### EXERCISE PROMPT
The entries are to be reproduced verbatim, and their pictures left out.
Top of DATASET RECORDS
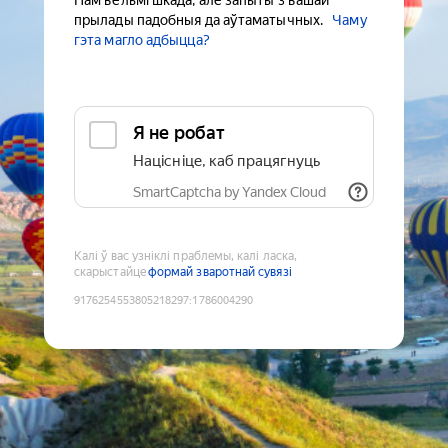
Нам вельмі шкада, але запыты з вашай
прылады падобныя да аўтаматычных.
Чаму
гэта магло адбыцца?
Я не робат
Націсніце, каб працягнуць
SmartCaptcha by Yandex Cloud
Калі ў вас узніклі праблемы, калі ласка,
скарыстайце
формай зваротнай сувязі
9176254553805218297
:
1786004290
Bottom of DATASET RECORDS
### EXERCISE SOLUTION
Нам вельмі шкада, але запыты з вашай
прылады падобныя да аўтаматычных.
Чаму
гэта магло адбыцца?
Я не робат
Націсніце, каб працягнуць
SmartCaptcha by Yandex Cloud
Калі ў вас узніклі праблемы, калі ласка,
скарыстайце
формай зваротнай сувязі
9176254553805218297
:
1786004290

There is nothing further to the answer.